Outside once again and a look at a few other aircraft and the Decca Airfield Radar Antenna, a bulky mass of red iron, waving in the wind. One cannot help wondering how many aircraft it would have led to safety during its lifetime.
The No: 2 Hangar, the third of the four main buildings houses vintage helicopters and exhibition stalls of the various other directorates of the SLAF. The booth of the Directorate of Electronic and Telecommunications Engineering boasts an array of equipment with the first telephone exchange used at the base in China Bay taking centrestage. Adjoining this is a Flight Simulation Area where visitors can experience the joys of actually handling a aircraft on their own. Starting this week there will also be live projections at each of the hangars on Aviation History and other such subjects.
The Air Force does not simply comprise aircraft and more aircraft. The organization is a culmination of various fields. The next booth was that of the Directorate of Health Services. The first X'ray machine, a few of the snakes that have been found at bases through the years and needless to say caused havoc are also to be seen.
The helicopters that are the main focus of this
hangar seem bulky and out of place compared to their sleek cousins placed
outside. The Dragonfly, the first helicopter to enter the Royal Ceylon Air
Force, the 'Belle of the Ball' in its time is also on display.
Another interesting exhibit here is a helicopter completely stripped down. Our guide patiently worked the engine showing us exactly how a helicopter flies.

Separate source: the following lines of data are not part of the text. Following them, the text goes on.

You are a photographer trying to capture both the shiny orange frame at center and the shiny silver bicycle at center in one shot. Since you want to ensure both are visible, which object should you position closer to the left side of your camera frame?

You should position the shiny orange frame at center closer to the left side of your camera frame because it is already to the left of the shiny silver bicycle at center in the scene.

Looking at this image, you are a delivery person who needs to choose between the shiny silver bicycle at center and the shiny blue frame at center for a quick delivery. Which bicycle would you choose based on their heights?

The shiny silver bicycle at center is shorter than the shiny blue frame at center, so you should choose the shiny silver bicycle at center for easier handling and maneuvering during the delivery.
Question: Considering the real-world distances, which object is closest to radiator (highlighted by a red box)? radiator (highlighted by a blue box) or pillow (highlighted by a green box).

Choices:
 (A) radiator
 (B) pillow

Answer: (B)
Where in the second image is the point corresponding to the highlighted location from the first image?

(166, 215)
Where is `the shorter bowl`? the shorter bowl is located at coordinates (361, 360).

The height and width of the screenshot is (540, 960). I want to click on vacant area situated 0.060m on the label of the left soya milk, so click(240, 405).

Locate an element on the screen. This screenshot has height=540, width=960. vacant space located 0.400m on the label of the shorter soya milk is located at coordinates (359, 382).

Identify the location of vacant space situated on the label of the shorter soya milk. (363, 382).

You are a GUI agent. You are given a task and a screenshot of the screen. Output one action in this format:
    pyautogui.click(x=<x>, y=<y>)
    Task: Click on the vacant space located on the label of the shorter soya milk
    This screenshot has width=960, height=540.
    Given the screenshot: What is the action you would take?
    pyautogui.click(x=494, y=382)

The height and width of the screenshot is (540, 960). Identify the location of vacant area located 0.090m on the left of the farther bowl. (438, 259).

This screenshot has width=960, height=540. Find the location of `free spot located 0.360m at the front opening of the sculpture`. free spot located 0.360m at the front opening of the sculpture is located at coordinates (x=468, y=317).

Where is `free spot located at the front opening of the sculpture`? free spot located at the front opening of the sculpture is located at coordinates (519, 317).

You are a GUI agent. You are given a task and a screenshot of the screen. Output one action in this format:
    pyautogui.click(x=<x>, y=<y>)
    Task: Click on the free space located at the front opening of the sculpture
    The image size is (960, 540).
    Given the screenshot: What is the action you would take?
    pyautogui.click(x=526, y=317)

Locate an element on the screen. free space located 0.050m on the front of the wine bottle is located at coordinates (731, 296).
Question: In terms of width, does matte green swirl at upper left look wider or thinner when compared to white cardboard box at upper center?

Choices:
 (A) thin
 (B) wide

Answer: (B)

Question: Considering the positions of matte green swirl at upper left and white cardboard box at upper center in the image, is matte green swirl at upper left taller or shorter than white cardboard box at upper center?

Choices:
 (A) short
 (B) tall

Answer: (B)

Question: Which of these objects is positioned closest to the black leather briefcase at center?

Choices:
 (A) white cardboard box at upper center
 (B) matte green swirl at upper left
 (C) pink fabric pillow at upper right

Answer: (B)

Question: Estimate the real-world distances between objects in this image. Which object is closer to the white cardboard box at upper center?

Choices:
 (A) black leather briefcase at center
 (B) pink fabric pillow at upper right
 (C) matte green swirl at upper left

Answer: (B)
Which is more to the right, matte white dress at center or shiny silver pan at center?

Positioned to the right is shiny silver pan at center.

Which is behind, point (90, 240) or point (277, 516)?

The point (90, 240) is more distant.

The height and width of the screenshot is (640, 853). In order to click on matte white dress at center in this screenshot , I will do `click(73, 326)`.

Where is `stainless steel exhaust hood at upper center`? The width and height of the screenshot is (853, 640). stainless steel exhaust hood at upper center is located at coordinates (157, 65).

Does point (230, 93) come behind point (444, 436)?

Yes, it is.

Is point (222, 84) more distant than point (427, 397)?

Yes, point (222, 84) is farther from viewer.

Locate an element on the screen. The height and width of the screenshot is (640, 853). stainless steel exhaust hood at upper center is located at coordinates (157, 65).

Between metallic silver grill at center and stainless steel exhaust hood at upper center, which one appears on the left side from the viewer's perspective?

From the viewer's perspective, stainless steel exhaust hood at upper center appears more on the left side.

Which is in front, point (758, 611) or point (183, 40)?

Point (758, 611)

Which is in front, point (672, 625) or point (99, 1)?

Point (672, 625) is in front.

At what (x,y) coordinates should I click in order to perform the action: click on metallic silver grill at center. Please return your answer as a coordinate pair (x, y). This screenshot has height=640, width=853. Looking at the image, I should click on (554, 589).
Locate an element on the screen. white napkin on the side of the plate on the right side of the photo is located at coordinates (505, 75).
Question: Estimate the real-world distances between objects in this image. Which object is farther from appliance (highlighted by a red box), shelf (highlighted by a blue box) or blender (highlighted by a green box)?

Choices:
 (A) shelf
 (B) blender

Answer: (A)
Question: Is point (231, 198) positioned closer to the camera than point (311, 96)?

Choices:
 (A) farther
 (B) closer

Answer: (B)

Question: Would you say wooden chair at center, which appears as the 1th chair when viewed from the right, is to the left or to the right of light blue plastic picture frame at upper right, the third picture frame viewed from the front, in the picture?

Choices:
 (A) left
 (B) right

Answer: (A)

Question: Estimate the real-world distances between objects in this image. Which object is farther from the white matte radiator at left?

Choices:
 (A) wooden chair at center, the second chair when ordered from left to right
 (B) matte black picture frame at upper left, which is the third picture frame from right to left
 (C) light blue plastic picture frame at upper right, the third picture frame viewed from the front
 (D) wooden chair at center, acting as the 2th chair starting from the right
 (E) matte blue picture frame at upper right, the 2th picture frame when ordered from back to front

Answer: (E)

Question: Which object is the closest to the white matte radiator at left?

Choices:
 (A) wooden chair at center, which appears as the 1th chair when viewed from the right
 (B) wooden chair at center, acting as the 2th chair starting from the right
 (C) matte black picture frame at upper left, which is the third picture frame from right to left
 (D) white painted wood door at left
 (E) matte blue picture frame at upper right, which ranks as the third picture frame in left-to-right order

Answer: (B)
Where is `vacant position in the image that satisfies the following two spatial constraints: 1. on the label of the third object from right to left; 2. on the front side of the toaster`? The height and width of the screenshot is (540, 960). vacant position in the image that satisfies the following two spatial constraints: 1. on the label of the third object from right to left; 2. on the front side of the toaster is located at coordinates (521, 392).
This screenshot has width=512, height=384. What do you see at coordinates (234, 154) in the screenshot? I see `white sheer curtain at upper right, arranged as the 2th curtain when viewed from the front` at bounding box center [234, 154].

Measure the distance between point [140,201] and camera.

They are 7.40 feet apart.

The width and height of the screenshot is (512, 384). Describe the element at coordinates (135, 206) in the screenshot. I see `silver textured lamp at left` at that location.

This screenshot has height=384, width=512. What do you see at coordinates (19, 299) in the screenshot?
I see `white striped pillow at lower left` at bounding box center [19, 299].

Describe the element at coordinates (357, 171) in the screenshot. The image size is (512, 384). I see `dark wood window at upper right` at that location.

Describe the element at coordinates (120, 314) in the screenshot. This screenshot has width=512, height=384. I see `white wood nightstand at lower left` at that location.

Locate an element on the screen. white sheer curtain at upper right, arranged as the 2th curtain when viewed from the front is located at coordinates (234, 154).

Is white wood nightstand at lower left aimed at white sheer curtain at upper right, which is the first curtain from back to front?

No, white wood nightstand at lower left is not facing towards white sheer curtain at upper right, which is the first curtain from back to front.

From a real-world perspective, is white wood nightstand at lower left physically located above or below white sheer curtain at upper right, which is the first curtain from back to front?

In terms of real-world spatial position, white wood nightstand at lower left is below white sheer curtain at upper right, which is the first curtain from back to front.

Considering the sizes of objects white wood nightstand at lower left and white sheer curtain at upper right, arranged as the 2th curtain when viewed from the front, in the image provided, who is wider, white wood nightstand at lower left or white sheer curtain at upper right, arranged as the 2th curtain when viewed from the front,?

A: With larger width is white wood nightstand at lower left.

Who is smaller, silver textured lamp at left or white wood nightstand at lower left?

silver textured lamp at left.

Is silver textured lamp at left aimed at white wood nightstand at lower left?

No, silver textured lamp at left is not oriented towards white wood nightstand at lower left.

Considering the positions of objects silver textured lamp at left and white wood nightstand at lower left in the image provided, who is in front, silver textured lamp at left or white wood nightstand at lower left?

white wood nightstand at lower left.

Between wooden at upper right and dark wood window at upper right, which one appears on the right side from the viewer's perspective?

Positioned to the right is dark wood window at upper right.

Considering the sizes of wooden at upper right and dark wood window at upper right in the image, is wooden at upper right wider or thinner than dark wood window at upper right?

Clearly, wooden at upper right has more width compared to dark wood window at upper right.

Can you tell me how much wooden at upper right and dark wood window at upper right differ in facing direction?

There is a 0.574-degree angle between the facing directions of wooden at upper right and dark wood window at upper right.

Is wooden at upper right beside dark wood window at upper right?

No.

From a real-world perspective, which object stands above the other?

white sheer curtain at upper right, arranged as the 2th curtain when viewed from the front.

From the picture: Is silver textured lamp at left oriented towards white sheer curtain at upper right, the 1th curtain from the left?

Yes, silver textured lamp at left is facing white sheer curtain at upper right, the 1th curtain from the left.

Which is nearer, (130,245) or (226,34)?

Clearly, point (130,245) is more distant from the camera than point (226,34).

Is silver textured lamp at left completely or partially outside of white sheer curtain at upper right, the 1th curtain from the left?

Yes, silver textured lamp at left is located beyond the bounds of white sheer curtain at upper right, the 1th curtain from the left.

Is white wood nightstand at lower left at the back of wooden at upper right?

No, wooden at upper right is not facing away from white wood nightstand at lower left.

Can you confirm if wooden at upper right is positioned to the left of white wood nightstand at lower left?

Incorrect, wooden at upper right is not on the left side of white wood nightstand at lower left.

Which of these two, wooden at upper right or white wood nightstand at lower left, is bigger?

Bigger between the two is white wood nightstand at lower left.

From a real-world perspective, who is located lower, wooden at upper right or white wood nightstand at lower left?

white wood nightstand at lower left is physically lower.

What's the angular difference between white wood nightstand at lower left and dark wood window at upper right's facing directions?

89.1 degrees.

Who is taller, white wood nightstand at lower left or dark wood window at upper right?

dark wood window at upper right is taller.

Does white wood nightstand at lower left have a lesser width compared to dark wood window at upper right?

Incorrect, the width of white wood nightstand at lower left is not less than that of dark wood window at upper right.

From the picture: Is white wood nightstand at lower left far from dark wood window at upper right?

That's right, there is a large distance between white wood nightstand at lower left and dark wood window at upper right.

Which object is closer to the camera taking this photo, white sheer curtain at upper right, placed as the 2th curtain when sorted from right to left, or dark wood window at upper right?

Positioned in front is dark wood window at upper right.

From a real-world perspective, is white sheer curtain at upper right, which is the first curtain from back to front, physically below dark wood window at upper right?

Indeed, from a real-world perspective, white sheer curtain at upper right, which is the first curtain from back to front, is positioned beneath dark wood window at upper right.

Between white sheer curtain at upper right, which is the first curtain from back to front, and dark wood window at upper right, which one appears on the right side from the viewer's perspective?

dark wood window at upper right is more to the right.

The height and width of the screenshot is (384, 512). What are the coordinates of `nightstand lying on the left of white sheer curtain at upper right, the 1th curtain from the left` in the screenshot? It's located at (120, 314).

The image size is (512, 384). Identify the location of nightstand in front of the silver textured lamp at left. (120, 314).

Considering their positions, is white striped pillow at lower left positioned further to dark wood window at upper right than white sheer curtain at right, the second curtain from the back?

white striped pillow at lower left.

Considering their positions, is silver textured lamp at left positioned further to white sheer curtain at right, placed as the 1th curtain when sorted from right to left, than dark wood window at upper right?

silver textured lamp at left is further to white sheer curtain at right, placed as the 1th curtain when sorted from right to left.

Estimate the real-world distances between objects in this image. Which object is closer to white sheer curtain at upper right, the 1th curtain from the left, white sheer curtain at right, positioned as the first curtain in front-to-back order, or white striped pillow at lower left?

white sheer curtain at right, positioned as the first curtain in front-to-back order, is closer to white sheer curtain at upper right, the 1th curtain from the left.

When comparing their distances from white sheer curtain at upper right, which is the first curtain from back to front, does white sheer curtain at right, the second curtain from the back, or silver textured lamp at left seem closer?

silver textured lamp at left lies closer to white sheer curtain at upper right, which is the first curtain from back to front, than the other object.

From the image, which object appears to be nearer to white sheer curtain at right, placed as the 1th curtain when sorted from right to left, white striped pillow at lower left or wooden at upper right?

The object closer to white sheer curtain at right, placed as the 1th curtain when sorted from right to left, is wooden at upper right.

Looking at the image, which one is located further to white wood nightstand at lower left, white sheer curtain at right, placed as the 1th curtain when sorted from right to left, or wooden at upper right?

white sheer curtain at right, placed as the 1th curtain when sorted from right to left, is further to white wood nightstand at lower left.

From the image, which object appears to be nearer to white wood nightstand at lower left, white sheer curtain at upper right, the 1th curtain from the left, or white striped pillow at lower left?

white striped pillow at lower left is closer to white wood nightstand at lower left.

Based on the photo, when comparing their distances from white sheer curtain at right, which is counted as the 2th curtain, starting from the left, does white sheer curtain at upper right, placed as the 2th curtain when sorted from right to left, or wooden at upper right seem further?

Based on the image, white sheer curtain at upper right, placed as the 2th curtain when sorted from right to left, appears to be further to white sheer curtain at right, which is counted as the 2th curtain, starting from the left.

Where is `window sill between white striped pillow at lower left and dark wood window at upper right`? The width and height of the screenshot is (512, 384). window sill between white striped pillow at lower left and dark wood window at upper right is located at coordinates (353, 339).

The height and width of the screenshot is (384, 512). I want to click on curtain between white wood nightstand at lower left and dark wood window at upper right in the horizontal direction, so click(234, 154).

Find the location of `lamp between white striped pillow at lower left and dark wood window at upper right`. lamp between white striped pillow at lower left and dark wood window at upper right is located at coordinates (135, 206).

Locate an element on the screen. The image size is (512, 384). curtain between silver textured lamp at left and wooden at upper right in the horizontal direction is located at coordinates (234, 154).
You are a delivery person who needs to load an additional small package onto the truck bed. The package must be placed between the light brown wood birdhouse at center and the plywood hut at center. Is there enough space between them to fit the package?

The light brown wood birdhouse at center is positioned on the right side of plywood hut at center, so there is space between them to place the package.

The final hangar contains the least expected, a collection of ground force vehicles used in the Air Force. Occupying its own corner is an ancient Mercedes Benz, the official vehicle of the first Commander of the Air Force. It still looks as good as new.
The evolution of uniforms in the Sri Lanka Air Force is presented too. Unbelievable as it may seem, the uniforms of the first officers of the Air Force were khaki in colour. According to AVM Lal Perera, the tropical uniform of the Royal Air Force was khaki and we immediately adopted it after independence. But as time passed and the Royal Ceylon Air Force became the Sri Lanka Air Force, the blue that is now synonymous with the SLAF took its place.
My visit almost over, I walk into what was previously a marsh. This area has been converted into two sections, a play area for children and a patch of green grass to lie on and recollect those glory days.
During the past 51 years of its existence, the Air Force has gone from being the smallest military outfit in the country to a fighting force. The neatly documented and lovingly preserved exhibits at the museum tell many a story of its transition.
Another flight takes off. Standing on the boundary between the museum and the airport I glimpse the past, the present and the future simultaneously. It is breathtaking.
The Sri Lanka Air Force Museum is situated at the Ratmalana Air Force Base adjoining the Ratmalana Airport.
It is open to the public every day except on Sundays, Wednesdays and Public Holidays.It permits 20 school groups daily. For group visits fax the Commanding Officer Squadron Leader A. Wijesiri on 632790.